Incentivos e o Gatilho da Obrigatoriedade
A Alemanha, seguindo protocolos da OTAN, precisa aumentar seu efetivo dos atuais 182 mil integrantes para até 260 mil em 2035. O sistema de questionário é inspirado no modelo sueco, onde todos os jovens de 18 anos são obrigados a completar o formulário, mas apenas uma pequena porcentagem é chamada para testes físicos e psicológicos, e destes, apenas um terço serve efetivamente.

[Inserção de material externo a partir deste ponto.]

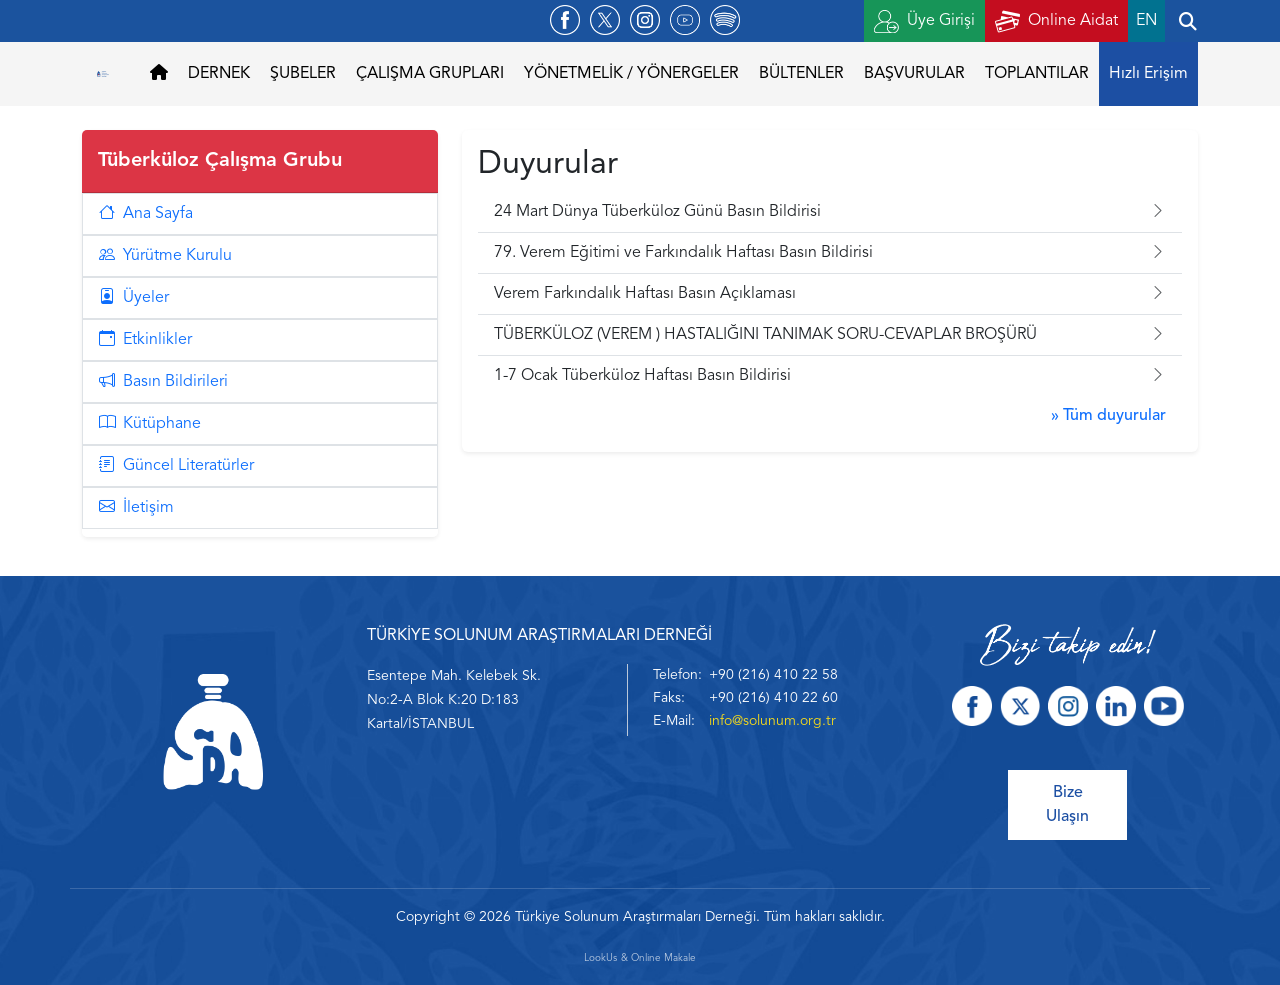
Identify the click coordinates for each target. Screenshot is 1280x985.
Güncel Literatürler (176, 466)
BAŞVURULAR (914, 74)
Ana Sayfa (146, 214)
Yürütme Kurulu (165, 256)
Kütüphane (150, 424)
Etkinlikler (145, 340)
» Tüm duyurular (1108, 416)
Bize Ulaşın (1067, 805)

A questão central reside no que acontecerá se o número de voluntários não for suficiente. Inicialmente, o serviço militar permanece voluntário, mas existe um “gatilho” para a obrigatoriedade. Caso as Forças Armadas não consigam atrair jovens suficientes a partir de 2026, o Parlamento alemão poderá decidir sobre um sistema de recrutamento militar obrigatório baseado na demanda. Este modelo poderá incluir um processo de seleção aleatória para preenchimento de vagas.
O Medo e a Vulnerabilidade Revelados
A reintrodução, mesmo que parcial, do serviço militar na Alemanha, levanta questões sobre o estado da segurança europeia e a percepção de ameaças. A Europa, que acreditava poder comprar estabilidade com comércio e tratados, viu essa ilusão ser destruída pela invasão russa da Ucrânia. A Alemanha, ao reabrir a porta para o serviço militar, confessa uma vulnerabilidade que preferia manter escondida.

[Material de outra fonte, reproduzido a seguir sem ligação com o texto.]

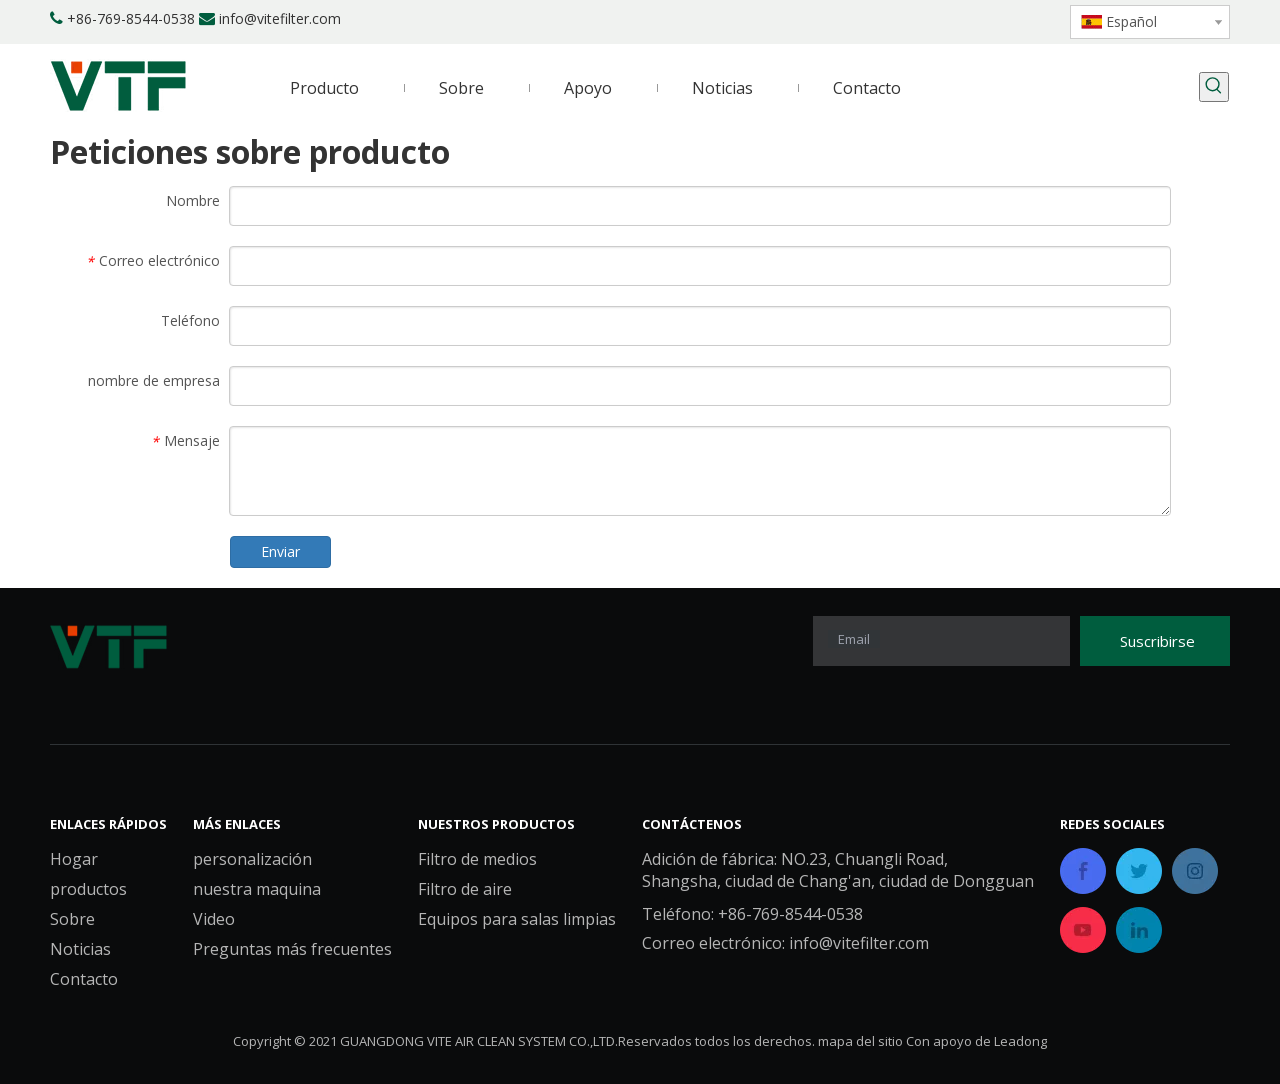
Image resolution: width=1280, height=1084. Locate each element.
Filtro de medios (477, 859)
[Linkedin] (944, 20)
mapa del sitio (860, 1041)
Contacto (84, 979)
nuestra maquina (257, 889)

Como apontado pela CNN Brasil, o questionário alemão é mais do que uma triagem administrativa: é um espelho. Reflete o medo de um continente que envelhece, divide-se politicamente, depende de alianças frágeis e descobre, talvez tarde demais, que a paz não é um estado natural, mas uma disciplina. Exige preparação, investimento e, sobretudo, coragem cívica para encarar o mundo como ele é. A Europa não está apenas a reforçar capacidades militares, está a tentar reconstruir certezas.
Questões em Aberto e o Debate Contínuo
Apesar do acordo entre os partidos da coalizão, algumas questões permanecem em aberto. Não está definido o que ocorrerá se um recruta se apresentar, for escolhido para servir, mas se recusar a pegar em armas. Também não foi definido como a regra se aplica às mulheres. A lei alemã exige que o alistamento obrigatório feminino só pode ser instituído se houver uma emenda à Constituição, que só pode passar com uma maioria de dois terços do Parlamento. O debate sobre o papel das mulheres e a necessidade de uma emenda constitucional para o alistamento feminino permanece um ponto de discussão.
O futuro do serviço militar na Alemanha e o impacto dessa decisão na segurança europeia permanecem incertos. A resposta dos jovens alemães ao questionário e a capacidade do governo de atrair voluntários determinarão se o “gatilho” para a obrigatoriedade será acionado, consolidando um retorno completo ao serviço militar obrigatório. A Europa observa atentamente, consciente de que este é um momento de reavaliação e preparação para um futuro incerto.